We want to make use of the analytical solution for the Wasserstein distance in 1D. By projecting components of the posterior mixture onto their principle axes, the variables in the new basis become independent and therefore can be considered separately. The maps therefore must be chosen so that their projections onto these axes are mapped to the standard normal (1D). We could potentially do this by minimising the Wasserstein distance between them. The advantage of this is that we can rescale the two distributions arbitrarily so that they both some to one as discrete distributions as the scaling is absorbed into the proportionallity factor that we only care about at the end.

In [9]:
import numpy as np
import matplotlib.pyplot as plt
from scipy.stats import multivariate_normal
from scipy.linalg import fractional_matrix_power as fmp

from Core_Functions import gmm_base as gb
from Core_Functions import gmm_plot as gp

import ot

In [10]:
ref = multivariate_normal(mean = 0, cov = 1)

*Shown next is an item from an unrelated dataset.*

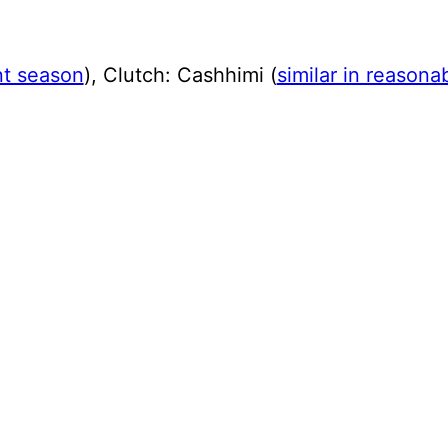
ent season
), Clutch: Cashhimi (
similar in reasona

proj = multivariate_normal(mean = 2, cov = 0.5)

x = np.linspace(-5,5,30)

C = np.zeros([30,30])

for i in range(30):
    for j in range(30):
        C[i,j] = (x[i] - x[j])**2
        
f = ref.pdf(x)
f /= np.sum(f)
g = proj.pdf(x)
g /= np.sum(g)

ot.emd2(f,g,C)

4.107022139229891

In [None]:
def Evaluate_Mixture(f,x):
    """
    Gives the likelihood at any given set of points in a Guassian mixture model.
    Inputs:
        f: mixture being evaluated (Gaussian_Mixture)
        x: points being evaluated at (array)
    """
    num_x, d = np.shape(x)
    
    #do check here that d = f.d, error if not
    fx = np.zeros([num_x])
    
    for i in range(f.n):
        fx += f.w[i] * multivariate_normal.pdf(x,mean=f.m[i,:],cov=f.cov[i,:,:])
    
    return fx

## Optimisation Problem

We have the goal of minimising the following expression:

\begin{equation}
\min_{\Lambda, \mathbf{b}} \sum_{k=1}^m \mathcal{W}_2^2 (\phi, Q_k (\Lambda, \mathbf{b}))
\end{equation}

We therefore firstly need a way to compute the distribution $Q_k$ for any given inputs, then find the derivative of the Wasserstein distance with respect to these inputs. The distribution will be defined as follows.

\begin{equation}
Q_k(m) = \frac{\lambda_k}{s} L\circ \beta_k(m) h\circ \beta_k(m) C_k(m)
\end{equation}

This function $C_k$ is the classifier and in turn is defined as follows.

\begin{equation}
C_k(m) = \frac{h\circ \beta_k^{-1}(m)}{\sum_{j=1}^m q_j h\circ \beta_j^{-1}(m)}
\end{equation}

Each of these maps $\beta$ are defined by a scaling and shift.

\begin{equation}
\beta_k(m) = \lambda_k m + b_k
\end{equation}

There is the additional constraint on $\lambda_k$ that they must be positive to ensure the transport is optimal (gradient of a convex function). To avaoid re-computing likelihoods, we will fix the sample values of $S(\beta_k(m)) = L\circ \beta_k(m) h\circ \beta_k(m)$ so altering the maps changes the associated locations in the reference normal rather than in the posterior. How the position changes is therefore dependent on the inverse mapping. Letting $\beta_k(m) = m'$, 

\begin{align}
m &= \frac{m' - b_k}{\lambda_k} \\
\frac{\partial m}{\partial b_k} &= -\frac{1}{\lambda_k} \\
\frac{\partial m}{\partial \lambda_k} &= \frac{b - m'}{\lambda_k^2}
\end{align}

Now to consider the affect of the classifier. This should alter both the values of the samples but not the positions for this case as we are not yet introducing rotations (only in 1D at the moment).

\begin{equation}
\frac{\partial C_k}{\partial q_j} = -\left(\frac{h\circ\beta_j^{-1}(m)}{\sum_{l=1}^m q_l h\circ \beta_l^{-1}(m)}\right)^2 = -C_j(m)^2
\end{equation}

It is important to remember here that, by nature of the maps,

\begin{equation}
h\circ\beta_k^{-1}(m) = \phi(m;b_k,\lambda_k^2)
\end{equation}

NOTE: First test for 2D is to show that the minimum summed Wasserstein along the model axes is more that when using the known principle axes. If this doesn't work, need to rethink theory...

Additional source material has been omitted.